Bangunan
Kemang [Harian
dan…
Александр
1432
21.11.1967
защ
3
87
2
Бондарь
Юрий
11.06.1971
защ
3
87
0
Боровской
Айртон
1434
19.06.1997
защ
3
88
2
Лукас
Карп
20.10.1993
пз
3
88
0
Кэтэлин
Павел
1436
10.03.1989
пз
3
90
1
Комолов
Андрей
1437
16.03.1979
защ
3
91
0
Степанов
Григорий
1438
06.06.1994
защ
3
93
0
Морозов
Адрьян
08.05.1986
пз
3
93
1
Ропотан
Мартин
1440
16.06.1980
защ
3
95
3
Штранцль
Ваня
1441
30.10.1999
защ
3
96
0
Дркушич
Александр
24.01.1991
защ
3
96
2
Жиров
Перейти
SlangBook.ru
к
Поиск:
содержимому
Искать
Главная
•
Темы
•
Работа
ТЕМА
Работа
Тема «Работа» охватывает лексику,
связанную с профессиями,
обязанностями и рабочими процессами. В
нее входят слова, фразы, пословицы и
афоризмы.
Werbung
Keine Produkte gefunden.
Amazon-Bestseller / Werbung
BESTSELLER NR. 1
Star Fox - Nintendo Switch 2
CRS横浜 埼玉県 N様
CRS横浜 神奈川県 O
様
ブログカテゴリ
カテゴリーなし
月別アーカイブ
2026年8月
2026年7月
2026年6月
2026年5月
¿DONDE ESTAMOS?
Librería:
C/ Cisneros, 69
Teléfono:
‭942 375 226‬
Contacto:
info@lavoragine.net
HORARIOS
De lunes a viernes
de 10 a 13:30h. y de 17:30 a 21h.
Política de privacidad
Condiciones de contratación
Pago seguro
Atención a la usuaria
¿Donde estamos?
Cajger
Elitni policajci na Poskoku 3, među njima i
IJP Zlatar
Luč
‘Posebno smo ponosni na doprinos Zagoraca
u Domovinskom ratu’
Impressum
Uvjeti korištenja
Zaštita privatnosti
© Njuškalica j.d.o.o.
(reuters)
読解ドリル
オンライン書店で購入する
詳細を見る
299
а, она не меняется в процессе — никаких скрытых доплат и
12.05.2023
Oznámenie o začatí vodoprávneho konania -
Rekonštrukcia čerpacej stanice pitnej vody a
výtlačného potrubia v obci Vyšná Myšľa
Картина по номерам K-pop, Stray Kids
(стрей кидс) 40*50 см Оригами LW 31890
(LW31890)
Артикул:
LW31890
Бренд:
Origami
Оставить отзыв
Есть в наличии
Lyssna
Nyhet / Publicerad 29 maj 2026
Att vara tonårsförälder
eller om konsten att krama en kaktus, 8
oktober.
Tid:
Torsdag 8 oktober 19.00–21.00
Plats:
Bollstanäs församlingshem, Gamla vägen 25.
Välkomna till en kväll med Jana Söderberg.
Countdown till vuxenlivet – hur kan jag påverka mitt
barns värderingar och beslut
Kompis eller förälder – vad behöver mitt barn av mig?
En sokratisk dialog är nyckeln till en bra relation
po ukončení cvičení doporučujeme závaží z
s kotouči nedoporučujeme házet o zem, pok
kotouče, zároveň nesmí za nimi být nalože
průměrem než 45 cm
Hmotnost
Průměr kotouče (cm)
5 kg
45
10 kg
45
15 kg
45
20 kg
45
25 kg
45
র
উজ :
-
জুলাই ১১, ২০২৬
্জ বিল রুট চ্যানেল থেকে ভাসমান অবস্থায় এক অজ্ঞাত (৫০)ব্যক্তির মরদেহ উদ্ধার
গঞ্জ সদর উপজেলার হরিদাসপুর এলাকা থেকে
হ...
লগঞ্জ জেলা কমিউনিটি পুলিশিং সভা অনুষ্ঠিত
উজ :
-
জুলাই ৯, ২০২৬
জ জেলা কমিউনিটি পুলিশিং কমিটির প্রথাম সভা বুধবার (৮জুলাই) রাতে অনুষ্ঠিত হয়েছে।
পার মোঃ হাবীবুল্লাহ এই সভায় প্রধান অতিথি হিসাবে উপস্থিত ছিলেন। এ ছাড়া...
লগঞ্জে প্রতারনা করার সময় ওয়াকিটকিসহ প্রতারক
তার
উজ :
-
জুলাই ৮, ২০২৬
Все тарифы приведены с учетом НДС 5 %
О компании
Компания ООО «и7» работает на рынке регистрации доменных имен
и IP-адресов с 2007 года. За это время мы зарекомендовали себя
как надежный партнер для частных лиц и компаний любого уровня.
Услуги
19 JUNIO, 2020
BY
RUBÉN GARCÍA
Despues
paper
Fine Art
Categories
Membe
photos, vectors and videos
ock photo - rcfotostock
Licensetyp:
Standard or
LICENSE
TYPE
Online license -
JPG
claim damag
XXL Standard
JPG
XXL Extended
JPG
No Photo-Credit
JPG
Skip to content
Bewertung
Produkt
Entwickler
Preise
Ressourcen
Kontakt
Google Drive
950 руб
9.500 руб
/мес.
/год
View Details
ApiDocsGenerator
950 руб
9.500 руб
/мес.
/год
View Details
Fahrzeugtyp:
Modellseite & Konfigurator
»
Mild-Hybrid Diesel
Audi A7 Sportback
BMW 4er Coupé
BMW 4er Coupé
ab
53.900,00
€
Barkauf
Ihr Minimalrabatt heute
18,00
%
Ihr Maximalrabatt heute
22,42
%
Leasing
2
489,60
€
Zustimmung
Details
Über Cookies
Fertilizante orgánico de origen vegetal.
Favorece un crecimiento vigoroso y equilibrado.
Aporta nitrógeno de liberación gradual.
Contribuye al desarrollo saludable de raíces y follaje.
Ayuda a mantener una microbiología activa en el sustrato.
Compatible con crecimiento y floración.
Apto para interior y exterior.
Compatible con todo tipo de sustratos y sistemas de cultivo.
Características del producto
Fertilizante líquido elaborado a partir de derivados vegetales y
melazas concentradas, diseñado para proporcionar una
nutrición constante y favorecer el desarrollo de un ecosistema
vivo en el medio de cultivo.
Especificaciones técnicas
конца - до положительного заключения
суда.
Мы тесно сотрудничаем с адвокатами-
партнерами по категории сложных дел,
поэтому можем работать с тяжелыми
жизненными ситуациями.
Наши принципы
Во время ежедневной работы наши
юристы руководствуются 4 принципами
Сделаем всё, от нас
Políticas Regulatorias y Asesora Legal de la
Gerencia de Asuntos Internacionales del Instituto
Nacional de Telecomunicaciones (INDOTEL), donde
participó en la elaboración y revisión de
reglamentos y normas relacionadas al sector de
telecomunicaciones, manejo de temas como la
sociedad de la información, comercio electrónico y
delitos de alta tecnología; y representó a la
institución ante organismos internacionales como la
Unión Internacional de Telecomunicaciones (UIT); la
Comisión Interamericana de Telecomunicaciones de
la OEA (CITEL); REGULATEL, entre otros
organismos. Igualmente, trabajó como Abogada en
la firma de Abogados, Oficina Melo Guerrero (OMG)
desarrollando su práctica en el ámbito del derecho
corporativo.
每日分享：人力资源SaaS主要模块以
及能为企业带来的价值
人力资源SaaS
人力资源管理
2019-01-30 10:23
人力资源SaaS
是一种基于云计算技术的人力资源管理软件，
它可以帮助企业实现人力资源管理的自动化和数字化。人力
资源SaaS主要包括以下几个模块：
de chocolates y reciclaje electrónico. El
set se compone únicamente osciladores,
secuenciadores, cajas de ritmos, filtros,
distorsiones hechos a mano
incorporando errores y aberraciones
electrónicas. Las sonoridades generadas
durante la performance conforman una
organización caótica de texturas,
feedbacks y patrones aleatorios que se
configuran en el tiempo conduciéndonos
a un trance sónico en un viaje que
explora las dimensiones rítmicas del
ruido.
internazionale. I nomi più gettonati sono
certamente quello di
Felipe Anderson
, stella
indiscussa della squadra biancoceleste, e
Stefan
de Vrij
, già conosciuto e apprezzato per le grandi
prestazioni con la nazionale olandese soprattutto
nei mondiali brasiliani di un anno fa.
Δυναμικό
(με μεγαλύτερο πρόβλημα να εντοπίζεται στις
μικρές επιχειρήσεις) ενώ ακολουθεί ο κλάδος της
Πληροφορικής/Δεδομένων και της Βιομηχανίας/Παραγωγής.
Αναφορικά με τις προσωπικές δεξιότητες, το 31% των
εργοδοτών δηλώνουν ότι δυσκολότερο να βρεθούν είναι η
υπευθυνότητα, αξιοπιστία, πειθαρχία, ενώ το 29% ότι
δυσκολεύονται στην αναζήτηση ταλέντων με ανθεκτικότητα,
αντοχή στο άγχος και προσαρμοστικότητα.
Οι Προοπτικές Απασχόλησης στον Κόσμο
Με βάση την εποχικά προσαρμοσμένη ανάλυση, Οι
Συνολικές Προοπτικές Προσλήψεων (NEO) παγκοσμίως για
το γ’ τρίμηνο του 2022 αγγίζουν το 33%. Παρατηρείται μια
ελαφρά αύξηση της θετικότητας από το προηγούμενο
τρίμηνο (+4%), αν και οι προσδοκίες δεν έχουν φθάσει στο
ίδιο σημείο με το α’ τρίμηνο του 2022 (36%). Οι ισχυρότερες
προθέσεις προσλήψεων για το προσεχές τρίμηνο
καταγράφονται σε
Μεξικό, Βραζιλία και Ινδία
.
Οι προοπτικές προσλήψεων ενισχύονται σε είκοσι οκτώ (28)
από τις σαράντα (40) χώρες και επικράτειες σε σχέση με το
▬▬▬
Reproduce every line of the material above that has the string "kotouče".

kotouče, zároveň nesmí za nimi být nalože
Průměr kotouče (cm)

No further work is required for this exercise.